# EXERCISE GOAL:
Determine how many of the lines below include "rect", then respond with that number and no other text.

# PROVIDED MATERIAL:
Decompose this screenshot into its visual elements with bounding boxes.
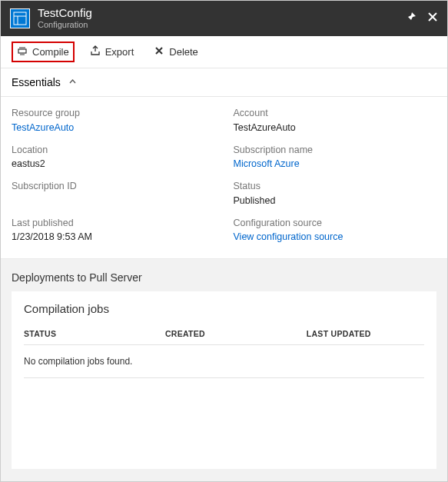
export-icon [90, 45, 101, 58]
col-last-updated: LAST UPDATED [307, 329, 424, 338]
value-last-published: 1/23/2018 9:53 AM [12, 230, 215, 244]
svg-rect-3 [18, 49, 26, 53]
close-icon[interactable] [427, 12, 438, 25]
field-subscription-id: Subscription ID [12, 179, 215, 208]
export-label: Export [105, 46, 134, 58]
page-title: TestConfig [38, 6, 406, 20]
field-subscription-name: Subscription name Microsoft Azure [234, 143, 437, 172]
export-button[interactable]: Export [85, 42, 139, 61]
label-location: Location [12, 143, 215, 158]
header-actions [406, 12, 438, 25]
label-account: Account [234, 106, 437, 121]
col-created: CREATED [165, 329, 307, 338]
field-resource-group: Resource group TestAzureAuto [12, 106, 215, 135]
value-location: eastus2 [12, 157, 215, 171]
value-resource-group[interactable]: TestAzureAuto [12, 121, 215, 135]
empty-message: No compilation jobs found. [24, 345, 424, 378]
field-config-source: Configuration source View configuration … [234, 216, 437, 245]
compilation-jobs-panel: Compilation jobs STATUS CREATED LAST UPD… [12, 291, 436, 469]
pin-icon[interactable] [406, 12, 416, 25]
essentials-label: Essentials [12, 76, 61, 88]
essentials-grid: Resource group TestAzureAuto Account Tes… [1, 97, 447, 259]
field-account: Account TestAzureAuto [234, 106, 437, 135]
value-config-source[interactable]: View configuration source [234, 230, 437, 244]
label-subscription-name: Subscription name [234, 143, 437, 158]
chevron-up-icon [68, 76, 77, 88]
svg-rect-0 [14, 12, 26, 25]
page-subtitle: Configuration [38, 20, 406, 30]
label-last-published: Last published [12, 216, 215, 231]
field-location: Location eastus2 [12, 143, 215, 172]
value-subscription-name[interactable]: Microsoft Azure [234, 157, 437, 171]
panel-title: Compilation jobs [24, 302, 424, 315]
delete-button[interactable]: Delete [149, 42, 203, 61]
compile-icon [17, 45, 28, 58]
delete-label: Delete [169, 46, 198, 58]
delete-icon [154, 45, 164, 58]
label-status: Status [234, 179, 437, 194]
configuration-icon [10, 8, 30, 28]
deployments-title: Deployments to Pull Server [12, 271, 436, 284]
table-header-row: STATUS CREATED LAST UPDATED [24, 329, 424, 345]
field-status: Status Published [234, 179, 437, 208]
label-subscription-id: Subscription ID [12, 179, 215, 194]
label-resource-group: Resource group [12, 106, 215, 121]
col-status: STATUS [24, 329, 165, 338]
toolbar: Compile Export Delete [1, 36, 447, 68]
compile-button[interactable]: Compile [12, 42, 75, 62]
compile-label: Compile [32, 46, 69, 58]
blade-header: TestConfig Configuration [1, 1, 447, 36]
field-last-published: Last published 1/23/2018 9:53 AM [12, 216, 215, 245]
value-status: Published [234, 194, 437, 208]
label-config-source: Configuration source [234, 216, 437, 231]
header-titles: TestConfig Configuration [38, 6, 406, 30]
value-account: TestAzureAuto [234, 121, 437, 135]
deployments-section: Deployments to Pull Server Compilation j… [1, 259, 447, 481]
essentials-toggle[interactable]: Essentials [1, 68, 447, 97]
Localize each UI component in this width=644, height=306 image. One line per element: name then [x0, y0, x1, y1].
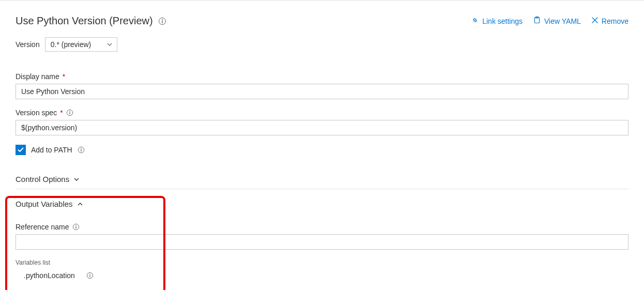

# WRITTEN SOLUTION:
2